■ EXTRACTED INFORMATION ■

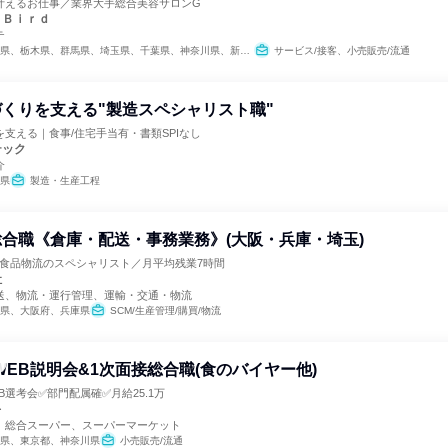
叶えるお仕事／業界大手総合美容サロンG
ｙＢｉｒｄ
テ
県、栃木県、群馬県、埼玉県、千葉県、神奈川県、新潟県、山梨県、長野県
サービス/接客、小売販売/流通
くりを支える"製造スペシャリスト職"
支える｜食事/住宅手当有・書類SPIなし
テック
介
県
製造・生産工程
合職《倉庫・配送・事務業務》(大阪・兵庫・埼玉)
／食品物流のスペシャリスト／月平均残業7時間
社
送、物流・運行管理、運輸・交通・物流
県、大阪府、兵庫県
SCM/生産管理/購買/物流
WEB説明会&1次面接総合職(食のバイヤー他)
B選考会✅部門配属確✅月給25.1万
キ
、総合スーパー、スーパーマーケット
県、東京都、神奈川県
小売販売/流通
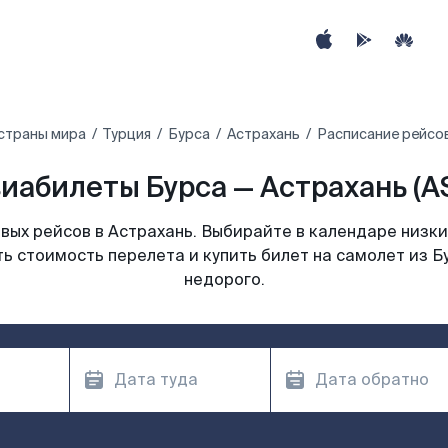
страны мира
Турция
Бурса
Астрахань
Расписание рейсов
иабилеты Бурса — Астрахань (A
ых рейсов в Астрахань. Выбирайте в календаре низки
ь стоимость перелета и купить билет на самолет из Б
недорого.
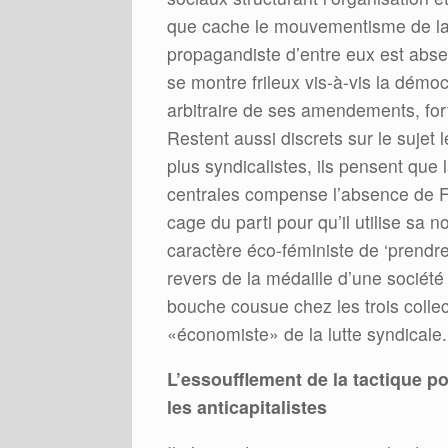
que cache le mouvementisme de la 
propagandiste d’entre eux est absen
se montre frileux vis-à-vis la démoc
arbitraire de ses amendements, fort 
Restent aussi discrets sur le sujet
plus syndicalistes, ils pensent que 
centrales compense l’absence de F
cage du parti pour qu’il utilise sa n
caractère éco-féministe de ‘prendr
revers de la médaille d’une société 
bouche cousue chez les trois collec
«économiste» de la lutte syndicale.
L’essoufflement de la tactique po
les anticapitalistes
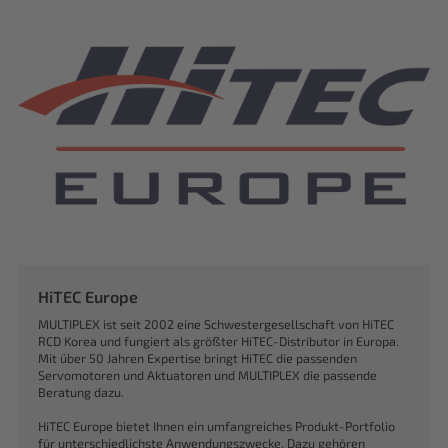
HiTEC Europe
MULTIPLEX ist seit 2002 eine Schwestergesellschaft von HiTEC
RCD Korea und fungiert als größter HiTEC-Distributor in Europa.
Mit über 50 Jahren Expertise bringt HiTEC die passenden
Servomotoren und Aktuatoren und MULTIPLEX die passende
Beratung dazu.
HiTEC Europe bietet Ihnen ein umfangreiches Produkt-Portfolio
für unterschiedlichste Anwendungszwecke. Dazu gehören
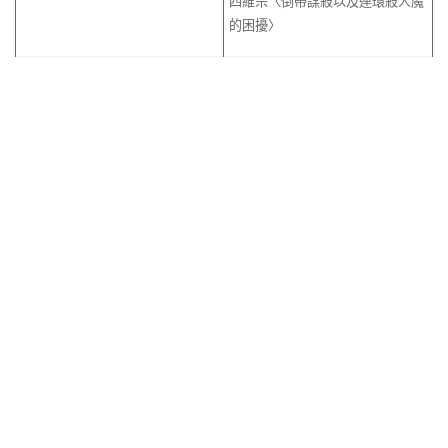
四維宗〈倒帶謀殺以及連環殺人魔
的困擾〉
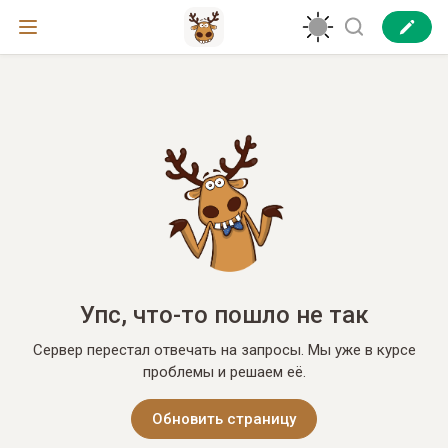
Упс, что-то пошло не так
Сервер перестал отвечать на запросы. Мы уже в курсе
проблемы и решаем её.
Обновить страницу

■ TASK DESCRIPTION ■
Write every record out again exactly, omitting the pictures they hold.

■ TASK RESPONSE ■
叶えるお仕事／業界大手総合美容サロンG
ｙＢｉｒｄ
テ
県、栃木県、群馬県、埼玉県、千葉県、神奈川県、新潟県、山梨県、長野県
サービス/接客、小売販売/流通
くりを支える"製造スペシャリスト職"
支える｜食事/住宅手当有・書類SPIなし
テック
介
県
製造・生産工程
合職《倉庫・配送・事務業務》(大阪・兵庫・埼玉)
／食品物流のスペシャリスト／月平均残業7時間
社
送、物流・運行管理、運輸・交通・物流
県、大阪府、兵庫県
SCM/生産管理/購買/物流
WEB説明会&1次面接総合職(食のバイヤー他)
B選考会✅部門配属確✅月給25.1万
キ
、総合スーパー、スーパーマーケット
県、東京都、神奈川県
小売販売/流通
страны мира
Турция
Бурса
Астрахань
Расписание рейсов
иабилеты Бурса — Астрахань (A
ых рейсов в Астрахань. Выбирайте в календаре низки
ь стоимость перелета и купить билет на самолет из Б
недорого.
que cache le mouvementisme de la 
propagandiste d’entre eux est absen
se montre frileux vis-à-vis la démoc
arbitraire de ses amendements, fort 
Restent aussi discrets sur le sujet
plus syndicalistes, ils pensent que 
centrales compense l’absence de F
cage du parti pour qu’il utilise sa n
caractère éco-féministe de ‘prendr
revers de la médaille d’une société 
bouche cousue chez les trois collec
«économiste» de la lutte syndicale.
L’essoufflement de la tactique po
les anticapitalistes
HiTEC Europe
MULTIPLEX ist seit 2002 eine Schwestergesellschaft von HiTEC
RCD Korea und fungiert als größter HiTEC-Distributor in Europa.
Mit über 50 Jahren Expertise bringt HiTEC die passenden
Servomotoren und Aktuatoren und MULTIPLEX die passende
Beratung dazu.
HiTEC Europe bietet Ihnen ein umfangreiches Produkt-Portfolio
für unterschiedlichste Anwendungszwecke. Dazu gehören
四維宗〈倒帶謀殺以及連環殺人魔
的困擾〉
Упс, что-то пошло не так
Сервер перестал отвечать на запросы. Мы уже в курсе
проблемы и решаем её.
Обновить страницу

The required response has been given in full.